Di sisi lain, cinta dalam novel ini pun seolah menjadi perwujudan lain dari setan di kehidupan para tokoh-tokohnya. Seorang gadis muda yang tidak mendapatkan cinta dari kedua orang tuanya dan justru menemukan gairah cinta pertama setelah mengalami rentetan penyiksaan penahanan dalam sel akibat pengusiran setan; ibu yang tidak pernah mencintai anaknya bahkan membencinya sejak kelahirannya secara prematur; seorang ayah yang terlambat menyadari dirinya rupa-rupanya mencintai anaknya, tetapi rasa cintanya itu membuahkan nasib buruk bagi anaknya sampai-sampai sang ayah mengalami penderitaan dan penyesalan terus-menerus; seorang pendeta yang diutus untuk melakukan pengusiran setan lantas jatuh cinta dan berusaha agar sang gadis selalu dalam kondisi baik-baik saja, tetapi justru memercikkan keraguan terhadap agama dan cara pengamalannya, kerap melakukan perbuatan aneh yang membuatnya dalam masalah karena kekuatan cinta pertama.
Sungguh tokoh-tokoh dalam novel ini memiliki kedalaman psikologi yang bermacam-macam, memiliki latar belakang dan motif atas tindakan mereka masing-masing. Pembaca dalam satu waktu bisa berempati terhadap Sierva Maria, tetapi dengan cepat tidak bisa lepas dari karakter Marquis yang mengalami keputusasaan dan kesepian akibat masa lalunya, kemudian bisa terpaku begitu saja dengan kegundahan hati dan pikiran Pastor Cayetano Delaura. Dan Gabo, dengan baik pastinya, menuliskannya dalam narasi yang menyenangkan untuk dibaca, detail, bahkan elemen realisme magisnya pun mengalir sepanjang cerita.

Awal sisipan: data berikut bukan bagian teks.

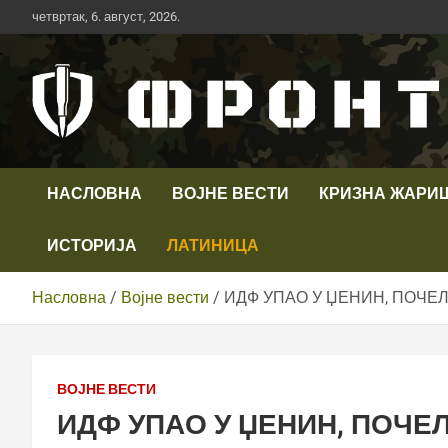
Скип
четвртак, 6. август, 2026.
то
цонтент
Први војни канал у Србији
Телевизија ФРОНТ
НАСЛОВНА
ВОЈНЕ ВЕСТИ
КРИЗНА ЖАРИ
ИСТОРИЈА
ЛАТИНИЦА
Насловна
Војне вести
ИДФ УПАО У ЏЕНИН, ПОЧЕ
ВОЈНЕ ВЕСТИ
ИДФ УПАО У ЏЕНИН, ПОЧЕ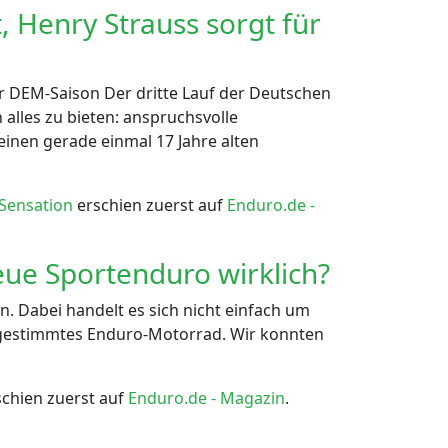
 Henry Strauss sorgt für
r DEM-Saison Der dritte Lauf der Deutschen
lles zu bieten: anspruchsvolle
nen gerade einmal 17 Jahre alten
 Sensation
erschien zuerst auf
Enduro.de -
eue Sportenduro wirklich?
n. Dabei handelt es sich nicht einfach um
bgestimmtes Enduro-Motorrad. Wir konnten
chien zuerst auf
Enduro.de - Magazin
.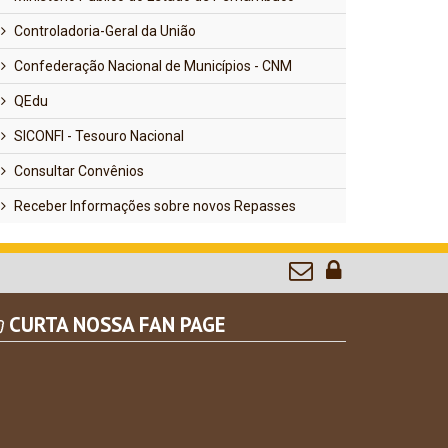
Controladoria-Geral da União
Confederação Nacional de Municípios - CNM
QEdu
SICONFI - Tesouro Nacional
Consultar Convênios
Receber Informações sobre novos Repasses
CURTA NOSSA FAN PAGE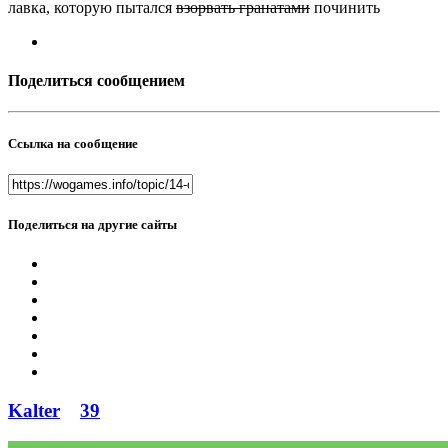
лавка, которую пытался
взорвать гранатами
починить
Поделиться сообщением
Ссылка на сообщение
Поделиться на другие сайты
Kalter
39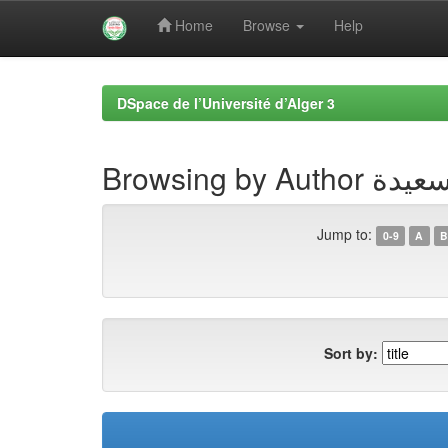
Home
Browse
Help
Skip
navigation
DSpace de l’Université d’Alger 3
Browsing by
Jump to:
0-9
A
B
Sort by: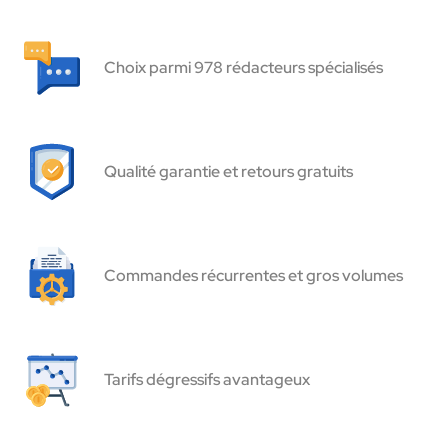
Choix parmi 978 rédacteurs spécialisés
Qualité garantie et retours gratuits
Commandes récurrentes et gros volumes
Tarifs dégressifs avantageux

Terjemahan buku ini baik, memudahkan pembaca untuk menikmatinya. Novel ini saya rekomendasikan bagi siapa saja yang ingin mengenal karya Gabo. Tidak saya sarankan bagi mereka yang memiliki sensitivitas terhadap kisah-kisah yang mengulik pedofilia maupun yang menyenangi kisah bertema happy ending sebab Gabo tidak pernah memberikan akhir bahagia di setiap ceritanya, hahaha.
Tertarik baca?
•••
Kutipannya:
Tak ada pengobatan yang bisa menyembuhkan apa yang tak dapat disembuhkan oleh kebahagiaan. (Hal. 40)
Orang gila tidaklah gila jika orang bisa menerima alasan mereka. (Hal. 42)
Karenanya, yang terpenting bukan bahwa kau tak lagi beriman, namun bahwa Tuhan terus-menerus memercayaimu. (Hal. 65)
Ketidakpercayaan lebih degil daripada keimanan sebab ia ditopang oleh akal sehat. (Hal. 69)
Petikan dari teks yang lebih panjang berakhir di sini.